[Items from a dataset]
+--

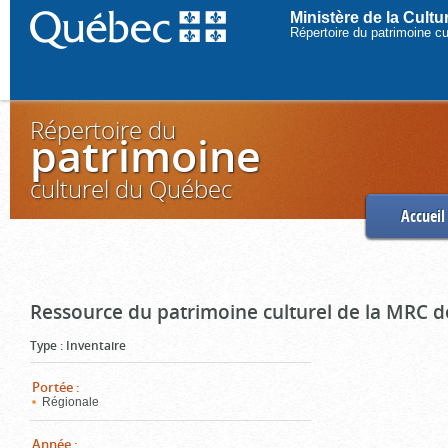
Ministère de la Cult
Répertoire du patrimoine c
Répertoire du
patrimoine
culturel du Québec
Accueil
Ressource du patrimoine culturel de la MRC d
Type
:
Inventaire
Portée
:
Régionale
Année
:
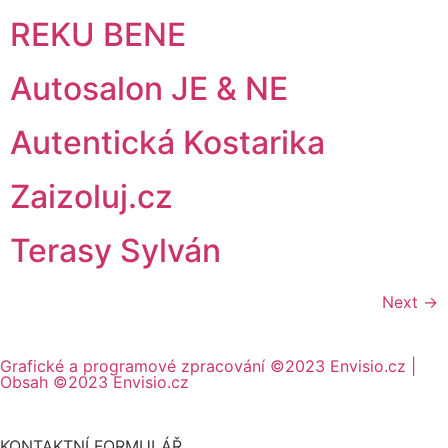
REKU BENE
Autosalon JE & NE
Autentická Kostarika
Zaizoluj.cz
Terasy Sylván
Next
→
Grafické a programové zpracování ©2023 Envisio.cz |
Obsah ©2023 Envisio.cz
KONTAKTNÍ FORMULÁŘ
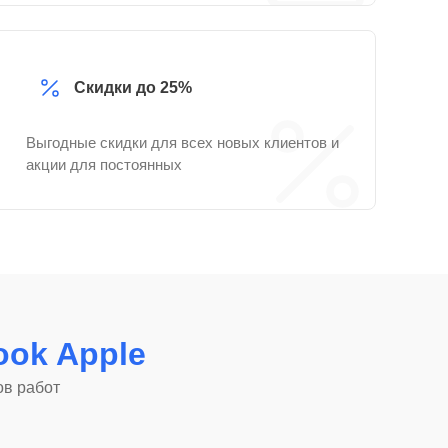
Скидки до 25%
Выгодные скидки для всех новых клиентов и
акции для постоянных
ok Apple
ов работ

+--

▶ What to do:
Looking at the records above, in how many lines does the word "Répertoire" occur? Reply with the number alone.

▶ Result of the task:
2